The Tale of Siddhi and Buddhi: A Short Rendition

The Tale of Siddhi and Buddhi: A Short Rendition September 15, 2010

The Jains, like the Buddhists, have many popular morality tales. While entertaining, they also relate some aspect of Jain doctrine. Some are adaptations of traditional Hindu and Buddhist tales, giving them a Jain slant, some are stories of their own. One which I find interesting and well thought out is the story of Siddhi and Buddhi.

Siddhi and Buddhi were both very poor women. They had to beg and do the kind of work which no one else wanted to do. They barely survived, but they were the best of friends, helping each other as much as they could.

One day, Buddhi went to a temple and started to have daily devotions to its deity. After weeks and months of piety, the god appeared to her. He was well pleased by her loving devotion and told her to ask for any boon she wanted. Buddhi said, “I want to be rich.” The god said, “Fine, come back here every day, and under my statue, you will find a coin.”  Buddhi did as the god asked, and slowly grew rich, very, very rich. She who used to beg began to have servants doing everything for her, and she lived like a queen.

Siddhi saw the fortune of her friend, and was jealous. She went to Buddhi one day, and asked how she had gained such fortune. Buddhi, not knowing what was in the heart of her former friend, told her. Siddhi went to the temple, and began to follow the example of Buddhi, giving devotion to the god. Eventually he was pleased with Siddhi and came to her, granting her a boon.
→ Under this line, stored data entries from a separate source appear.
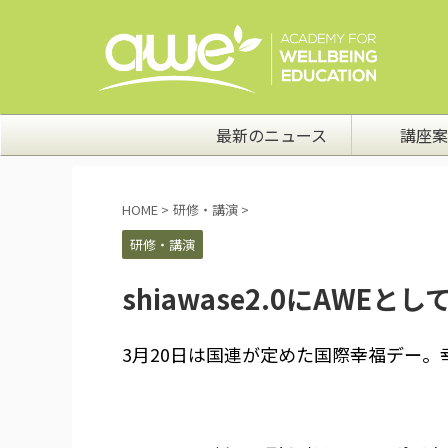
最新のニュース
講座案
HOME
>
研修・講演
>
研修・講演
shiawase2.0にAWEと
3月20日は国連が定めた国際幸福デー。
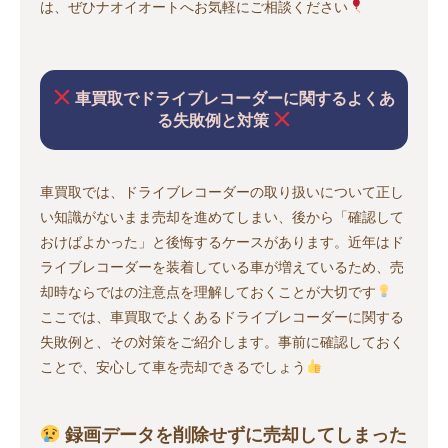
は、ぜひナオイオートへお気軽にご相談ください
車買取でドライブレコーダーに関するよくあ
る失敗例と対策
車買取では、ドライブレコーダーの取り扱いについて正し
い知識がないまま売却を進めてしまい、後から「確認して
おけばよかった」と後悔するケースがあります。近年はド
ライブレコーダーを装着している車が増えているため、売
却時ならではの注意点を理解しておくことが大切です
ここでは、車買取でよくあるドライブレコーダーに関する
失敗例と、その対策をご紹介します。事前に確認しておく
ことで、安心して車を売却できるでしょう
録画データを削除せずに売却してしまった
Siddhi told the god, “I want twice as much as what you have given Buddhi.” And so it was granted.

Buddhi noticed Siddhi’s change of fortune. Instead of being satisfied with her own wealth, she grew jealous of Siddhi’s greater fortune. She could have been satisfied, for she had more than anyone should ever want, but she wanted more, wanted to best her former friend. So she went back to the temple, and started her devotions once again. Eventually the god comes and asks, once again, what she wants for a boon. “I want to be given twice as much as you gave Siddhi,” was her reply.
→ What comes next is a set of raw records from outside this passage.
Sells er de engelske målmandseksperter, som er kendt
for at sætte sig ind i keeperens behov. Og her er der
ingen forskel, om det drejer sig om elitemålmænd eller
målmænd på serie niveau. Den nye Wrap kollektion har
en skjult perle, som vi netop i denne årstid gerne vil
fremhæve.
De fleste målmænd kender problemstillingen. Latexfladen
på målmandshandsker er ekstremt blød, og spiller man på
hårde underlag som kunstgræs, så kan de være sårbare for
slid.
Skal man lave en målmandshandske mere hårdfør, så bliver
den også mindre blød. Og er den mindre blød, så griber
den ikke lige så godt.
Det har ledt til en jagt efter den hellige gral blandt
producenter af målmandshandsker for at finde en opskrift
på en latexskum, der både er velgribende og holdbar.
This went on for sometime, with Buddhi and Siddhi trying to outdo each other. Siddhi, however, grew tired of the struggle. She knew that every time she asks for something, Buddhi would come back and double it. She decided, in her last visit to the god, to do something different. She thought of a way to stop the contest and to make sure she came out on top, which meant, she would have to ask something which, if Buddhi asked for twice as much, Buddhi would come out on the bottom. Finally, she figured out what she will ask: to be made blind in one of her eyes.
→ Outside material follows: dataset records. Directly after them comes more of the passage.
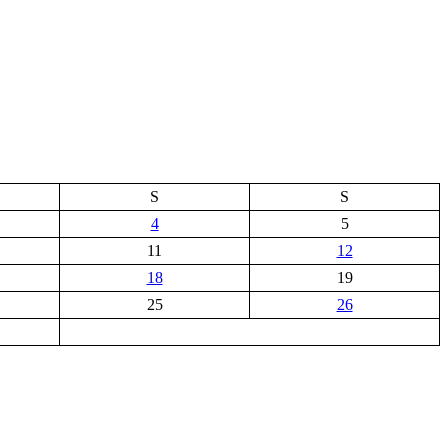
S
S
4
5
11
12
18
19
25
26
Buddhi, seeing Siddhi coming out from the temple, knew that Siddhi had asked for her boon, and so went to the temple and sought, once again, for a boon of her own. Once again, the god came to her and told her to ask for any boon she should want. Buddhi once again asked to be given twice what Siddhi asked for. Siddhi’s trap worked: Buddhi became blind. Buddhi, having been unsatisfied by her good fortune, was blindly led down the path of greed, until, at last, the spiritual blindness which lay behind the greed became manifest even in the flesh.